◆ Task directions: The pictures must be left out, while the rest of the data is copied exactly.

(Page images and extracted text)
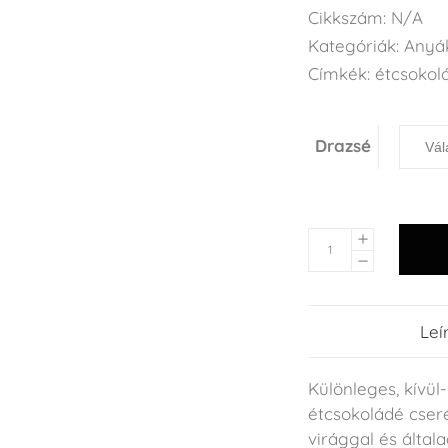
Cikkszám:
N/A
Kategóriák:
Anyá
Címkék:
étcsokol
Drazsé
Leí
Különleges, kívül
étcsokoládé cseré
virággal és általa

◆ Exercise response:
Cikkszám:
N/A
Kategóriák:
Anyá
Címkék:
étcsokol
Drazsé
Leí
Különleges, kívül
étcsokoládé cseré
virággal és általa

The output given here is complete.